Curt patted his stomach proudly. “Down twenty-two pounds as of this morning. Eight more to go. I’m fitting in pants now that I haven’t worn in years.”
“Congrats.” The weight loss was definitely noticeable. Curt looked leaner and toned, too. She frowned as she took a good look at his slightly brown face.
“Have you been tanning?” The gym that they belonged to had a tanning bed, but neither one of them had used it before. As far as she knew.

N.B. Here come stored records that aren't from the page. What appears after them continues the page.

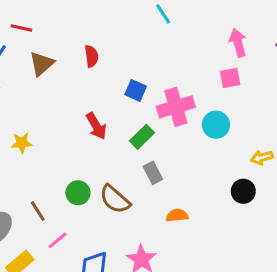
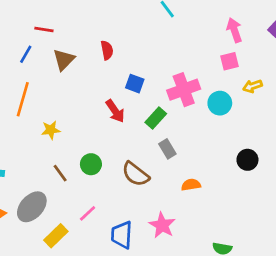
blue square: (136, 90) -> (135, 84), moved
yellow arrow: (262, 158) -> (252, 86), moved
green circle: (78, 193) -> (91, 164), moved
brown line: (38, 211) -> (60, 173), moved

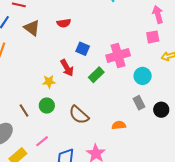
red semicircle: (107, 50) -> (64, 23), turned 88
brown triangle: (64, 60) -> (32, 28), turned -42
cyan circle: (220, 103) -> (143, 76), moved
yellow star: (51, 130) -> (49, 82), moved
gray rectangle: (167, 149) -> (139, 103), moved

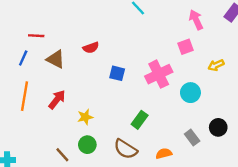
pink square: (153, 37) -> (185, 47), moved
red arrow: (67, 68) -> (57, 100), moved, turned -102
green rectangle: (96, 75) -> (140, 120), moved
gray rectangle: (139, 103) -> (192, 138), moved
orange semicircle: (119, 125) -> (164, 154), moved

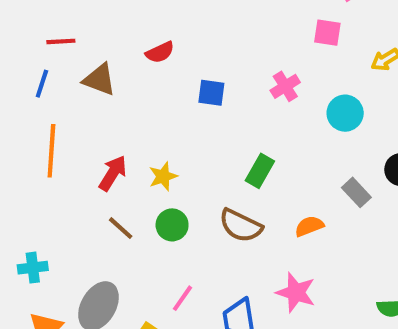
pink square: (185, 47) -> (327, 33), turned 35
pink cross: (159, 74) -> (285, 86), size x0.6
red arrow: (57, 100) -> (113, 173), moved
brown line: (62, 155) -> (121, 228), moved

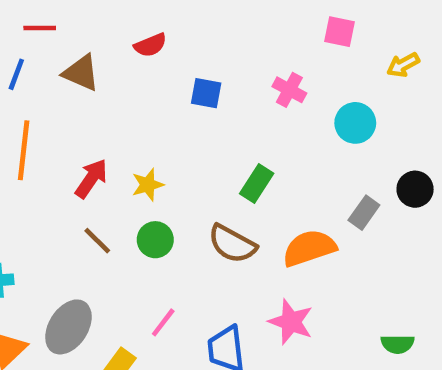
pink cross: (285, 86) -> (289, 90), turned -32
gray rectangle: (356, 192) -> (364, 213), turned 76
orange semicircle: (309, 226) -> (309, 248), size x1.6

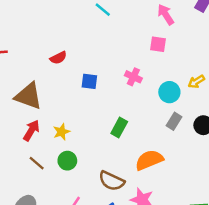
yellow arrow: (403, 65) -> (196, 82), moved
brown triangle: (81, 73) -> (28, 96), moved, size x1.4
gray rectangle: (364, 213) -> (174, 121), moved
brown semicircle: (232, 244) -> (112, 181), moved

Curt looked a little embarrassed. “Yeah, I checked it out the past few times I was in the gym. Figured why not try it out? I read somewhere that you look thinner with a tan.”
Sue shook her head. “I didn’t realize you’d been hitting the gym that often.”
“Yeah, I started back up again about a month ago, after I lost my first ten pounds. I suddenly had more energy and wanted to get back in the routine of going.”
Sue wondered when he was fitting it in, and realized he probably went at lunch, instead of eating. Since she was rarely in the office, she’d had no idea.
“That’s good. I should probably get back there one of these days myself.” They had a family membership and Sue cringed whenever she’d get the occasional email from the gym, saying how much they missed her and inviting her to come in soon for a workout or a smoothie. She felt guilty for not going, but still didn’t get in there. And it was irritating to think that now Curt was regularly working out again.
“I don’t think that tanning beds are all that good for you.”
Curt grinned. “Everything in moderation, right?”
“Right. Well, I’m off to bed. Are you coming?”
He hesitated. “No, I’m going to stay up a bit. I’m not really tired yet. I’ll see you in the morning.”